Lamentablemente, la mayoría de nosotros de niños vivimos la comparación. Nos compararon con nuestros hermanos, vecinos, primos, amigos…
Nos compararon en la escuela con otros alumnos, compararon nuestra letra, trabajos, nuestras calificaciones… y así poco a poco aprendimos también a compararnos con los demás.
De adultos seguimos siendo comparados pero por nosotros mismos, por aquel crítico interior instalado en tantos programas de nuestra mente, aquel crítico que constantemente nos hace creer que somos mejores o peores que los demás.

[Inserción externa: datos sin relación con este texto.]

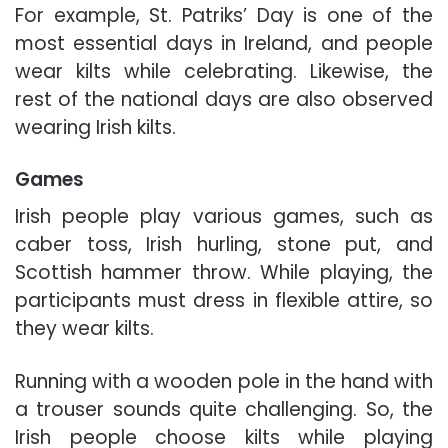
For example, St. Patriks’ Day is one of the
most essential days in Ireland, and people
wear kilts while celebrating. Likewise, the
rest of the national days are also observed
wearing Irish kilts.
Games
Irish people play various games, such as
caber toss, Irish hurling, stone put, and
Scottish hammer throw. While playing, the
participants must dress in flexible attire, so
they wear kilts.
Running with a wooden pole in the hand with
a trouser sounds quite challenging. So, the
Irish people choose kilts while playing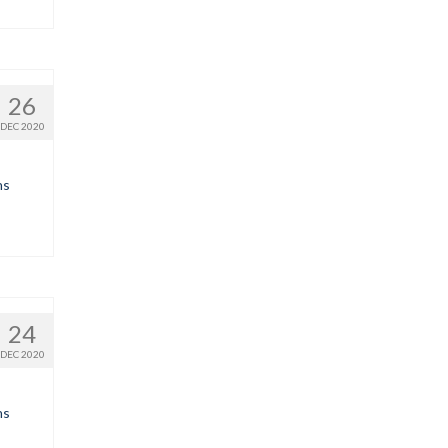
26
DEC 2020
ns
24
DEC 2020
ns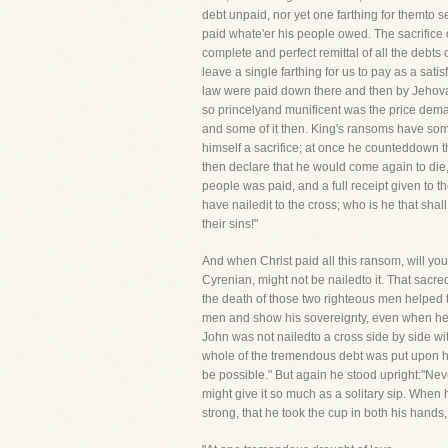
debt unpaid, nor yet one farthing for themto s
paid whate'er his people owed. The sacrifice 
complete and perfect remittal of all the debts 
leave a single farthing for us to pay as a sat
law were paid down there and then by Jehovah 
so princelyand munificent was the price deman
and some of it then. King's ransoms have some
himself a sacrifice; at once he counteddown the
then declare that he would come again to die, 
people was paid, and a full receipt given to th
have nailedit to the cross; who is he that shal
their sins!"
And when Christ paid all this ransom, will you 
Cyrenian, might not be nailedto it. That sacre
the death of those two righteous men helped 
men and show his sovereignty, even when he 
John was not nailedto a cross side by side wi
whole of the tremendous debt was put upon his
be possible." But again he stood upright:"Neve
might give it so much as a solitary sip. When h
strong, that he took the cup in both his hands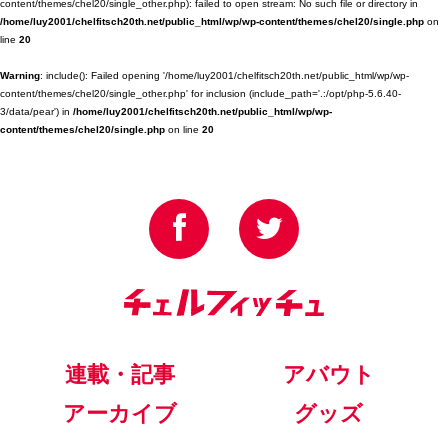
content/themes/chel20/single_other.php): failed to open stream: No such file or directory in
/home/luy2001/chelfitsch20th.net/public_html/wp/wp-content/themes/chel20/single.php
on
line
20
Warning
: include(): Failed opening '/home/luy2001/chelfitsch20th.net/public_html/wp/wp-
content/themes/chel20/single_other.php' for inclusion (include_path='.:/opt/php-5.6.40-
3/data/pear') in
/home/luy2001/chelfitsch20th.net/public_html/wp/wp-
content/themes/chel20/single.php
on line
20
連載・記事
アバウト
アーカイブ
グッズ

De este modo entramos en los juegos del ego, competimos, nos defendemos, nos justificamos, buscamos inconscientemente la valoración y el reconocimiento externo que internamente no somos capaces de darnos.

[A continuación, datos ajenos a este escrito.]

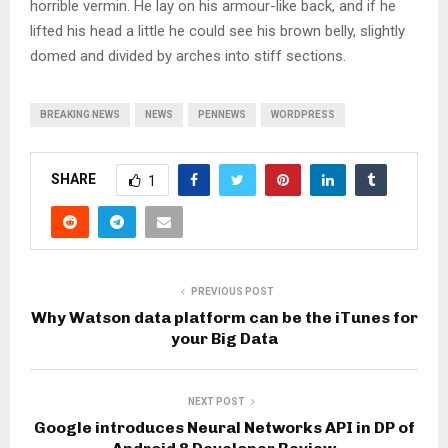
horrible vermin. He lay on his armour-like back, and if he
lifted his head a little he could see his brown belly, slightly
domed and divided by arches into stiff sections.
BREAKING NEWS
NEWS
PENNEWS
WORDPRESS
SHARE
1
PREVIOUS POST
Why Watson data platform can be the iTunes for
your Big Data
NEXT POST
Google introduces Neural Networks API in DP of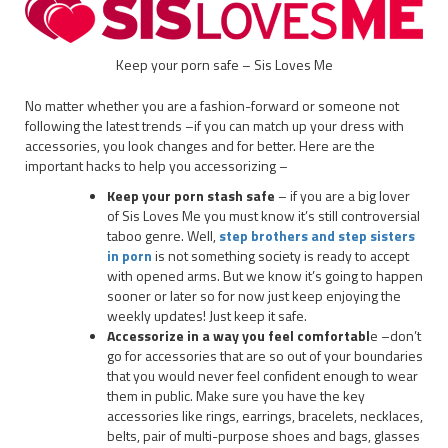
Keep your porn safe – Sis Loves Me
No matter whether you are a fashion-forward or someone not
following the latest trends –if you can match up your dress with
accessories, you look changes and for better. Here are the
important hacks to help you accessorizing –
Keep your porn stash safe
– if you are a big lover
of Sis Loves Me you must know it’s still controversial
taboo genre. Well,
step brothers and step sisters
in porn
is not something society is ready to accept
with opened arms. But we know it’s going to happen
sooner or later so for now just keep enjoying the
weekly updates! Just keep it safe.
Accessorize in a way you feel comfortabl
e –don’t
go for accessories that are so out of your boundaries
that you would never feel confident enough to wear
them in public. Make sure you have the key
accessories like rings, earrings, bracelets, necklaces,
belts, pair of multi-purpose shoes and bags, glasses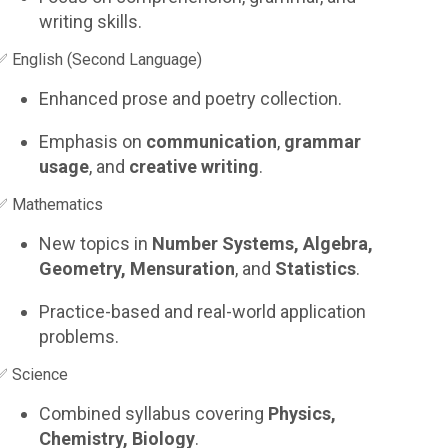
writing skills.
✅ English (Second Language)
Enhanced prose and poetry collection.
Emphasis on
communication
,
grammar
usage
, and
creative writing
.
✅ Mathematics
New topics in
Number Systems, Algebra,
Geometry, Mensuration
, and
Statistics
.
Practice-based and real-world application
problems.
✅ Science
Combined syllabus covering
Physics,
Chemistry, Biology
.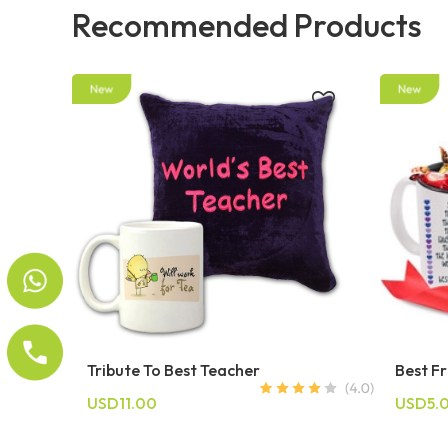
Recommended Products
Tribute To Best Teacher
Best F
USD11.00
USD5.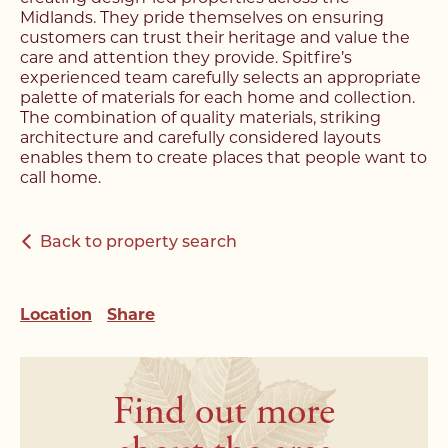
Register with us today to
find your next home
Midlands. They pride themselves on ensuring
find your next home
customers can trust their heritage and value the
care and attention they provide. Spitfire’s
Unlock the potential of
experienced team carefully selects an appropriate
Fill out the below form stating what you’re looking
Complete the form below and a member of our
palette of materials for each home and collection.
your property, with a
for and our member of our team will be back in
team will be in touch to book your viewing.
The combination of quality materials, striking
contact shortly.
FREE
valuation
architecture and carefully considered layouts
enables them to create places that people want to
call home.
Name*
Name*
Please complete the form and a member of our
Make an Enquiry
team will be in touch as soon as possible.
Back to property search
Telephone*
Telephone*
Please complete the form below and a member of
Name*
Location
Share
staff will be in touch shortly.
Email Address*
Email Address*
Email Address*
Name*
Find out more
Address*
Address*
Address*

Ello nos hace sufrir pero sobre todo nos desgasta y agota energéticamente porque sin darnos cuenta vivimos fuera, pendientes de lo exterior, dejando vacío nuestro interior al tiempo que permitimos que se llene de las opiniones ajenas a las que durante tanto tiempo les dimos todo el poder.

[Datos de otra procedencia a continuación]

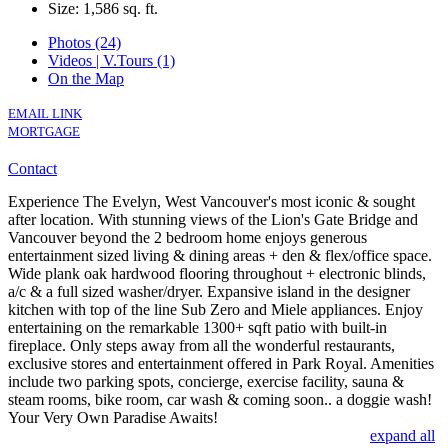
Size:
1,586 sq. ft.
Photos (24)
Videos | V.Tours (1)
On the Map
EMAIL LINK
MORTGAGE
Contact
Experience The Evelyn, West Vancouver's most iconic & sought
after location. With stunning views of the Lion's Gate Bridge and
Vancouver beyond the 2 bedroom home enjoys generous
entertainment sized living & dining areas + den & flex/office space.
Wide plank oak hardwood flooring throughout + electronic blinds,
a/c & a full sized washer/dryer. Expansive island in the designer
kitchen with top of the line Sub Zero and Miele appliances. Enjoy
entertaining on the remarkable 1300+ sqft patio with built-in
fireplace. Only steps away from all the wonderful restaurants,
exclusive stores and entertainment offered in Park Royal. Amenities
include two parking spots, concierge, exercise facility, sauna &
steam rooms, bike room, car wash & coming soon.. a doggie wash!
Your Very Own Paradise Awaits!
expand all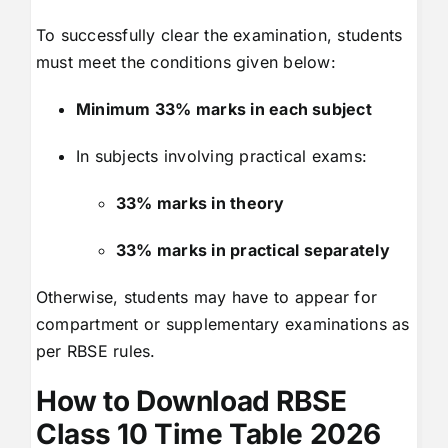
To successfully clear the examination, students
must meet the conditions given below:
Minimum 33% marks in each subject
In subjects involving practical exams:
33% marks in theory
33% marks in practical separately
Otherwise, students may have to appear for
compartment or supplementary examinations as
per RBSE rules.
How to Download RBSE
Class 10 Time Table 2026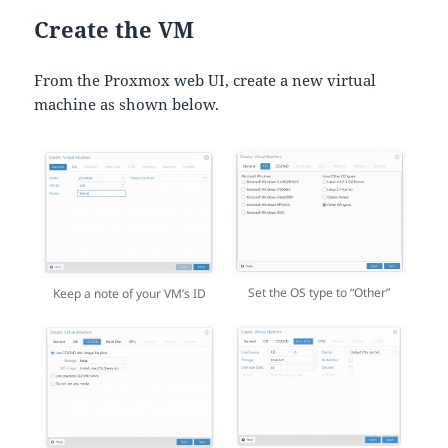
Create the VM
From the Proxmox web UI, create a new virtual
machine as shown below.
Set the OS type to “Other”
Keep a note of your VM’s ID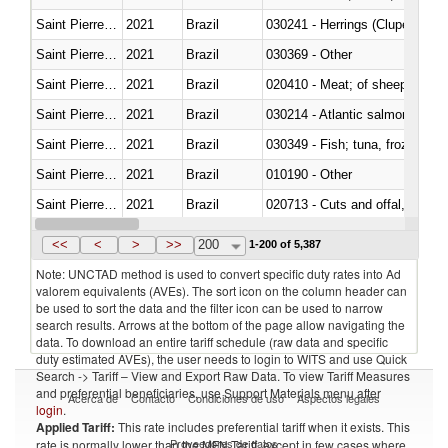
Saint Pierre and Miquelon
2021
Brazil
030241 - Herrings (Clupea haren
Saint Pierre and Miquelon
2021
Brazil
030369 - Other
Saint Pierre and Miquelon
2021
Brazil
020410 - Meat; of sheep, lamb 
Saint Pierre and Miquelon
2021
Brazil
030214 - Atlantic salmon (Sal
Saint Pierre and Miquelon
2021
Brazil
030349 - Fish; tuna, frozen, n.e
Saint Pierre and Miquelon
2021
Brazil
010190 - Other
Saint Pierre and Miquelon
2021
Brazil
020713 - Cuts and offal, fresh o
Saint Pierre and Miquelon
2021
Brazil
030249 - Other
<<
<
>
>>
200
1-200 of 5,387
Note: UNCTAD method is used to convert specific duty rates into Ad
valorem equivalents (AVEs). The sort icon on the column header can
be used to sort the data and the filter icon can be used to narrow
search results. Arrows at the bottom of the page allow navigating the
data. To download an entire tariff schedule (raw data and specific
duty estimated AVEs), the user needs to login to WITS and use Quick
Search -> Tariff – View and Export Raw Data. To view Tariff Measures
and preferential beneficiaries, use Support Materials menu after
Acerca de
Contacto
Condiciones de uso
Aspectos legales
login
.
Applied Tariff:
This rate includes preferential tariff when it exists. This
Proveedores de datos
rate is normally lower than the MFN Tariff, except in few cases where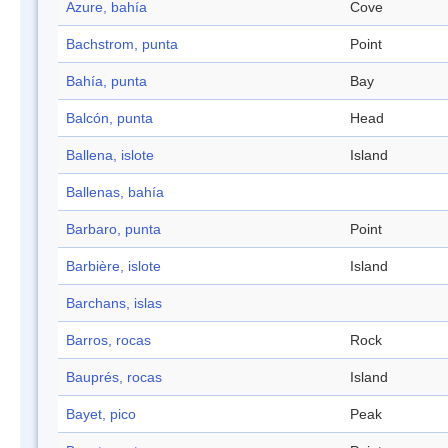
Azure, bahía
Cove
Bachstrom, punta
Point
Bahía, punta
Bay
Balcón, punta
Head
Ballena, islote
Island
Ballenas, bahía
Barbaro, punta
Point
Barbière, islote
Island
Barchans, islas
Barros, rocas
Rock
Bauprés, rocas
Island
Bayet, pico
Peak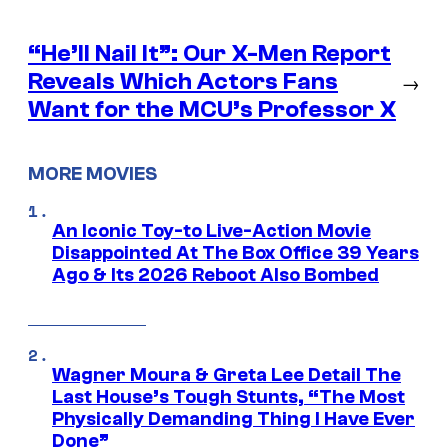
“He’ll Nail It”: Our X-Men Report
Reveals Which Actors Fans
→
Want for the MCU’s Professor X
MORE MOVIES
An Iconic Toy-to Live-Action Movie
Disappointed At The Box Office 39 Years
Ago & Its 2026 Reboot Also Bombed
Wagner Moura & Greta Lee Detail The
Last House’s Tough Stunts, “The Most
Physically Demanding Thing I Have Ever
Done”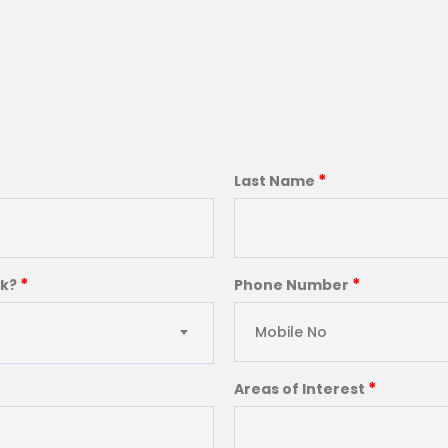
*
Last Name
*
*
ck?
Phone Number
*
Areas of Interest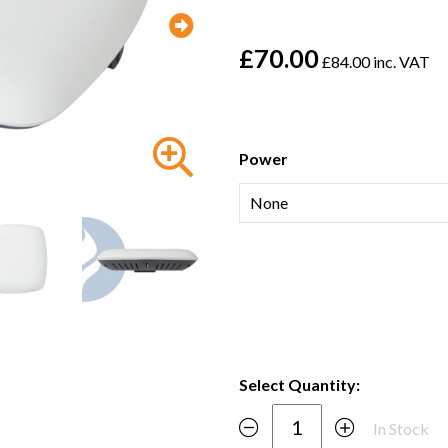
£70.00
£84.00 inc. VAT
Power
Select Quantity:
In Stock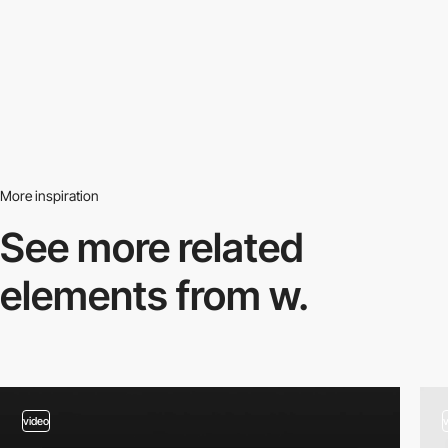
More inspiration
See more related
elements from w.
video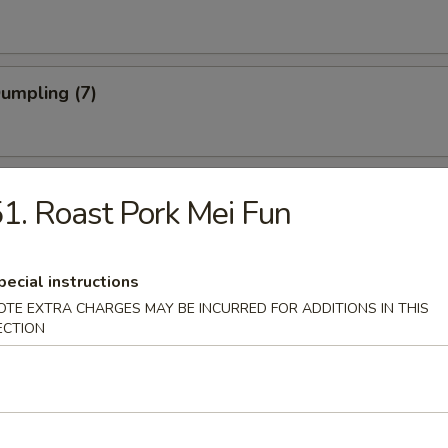
Dumpling (7)
Shrimp
1. Roast Pork Mei Fun
pecial instructions
 Stick (4)
OTE EXTRA CHARGES MAY BE INCURRED FOR ADDITIONS IN THIS
ECTION
Noodle w. Sesame Sauce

Desconectados de nuestra esencia navegamos a la deriva hasta que llegamos a puerto, el lugar del que jamás debimos salir: NUESTRO SER. Allí no hay juicio, ni comparación, ni crítica, es la aceptación plena de lo que somos, en todas nuestras facetas, con nuestra luces y sombras, calmas y tempestades.
Es allí cuando comprendemos que todas las tormentas de nuestra vida nos han sacudido fuerte por identificarnos con el ego, olvidándonos que somos mucho más que ello.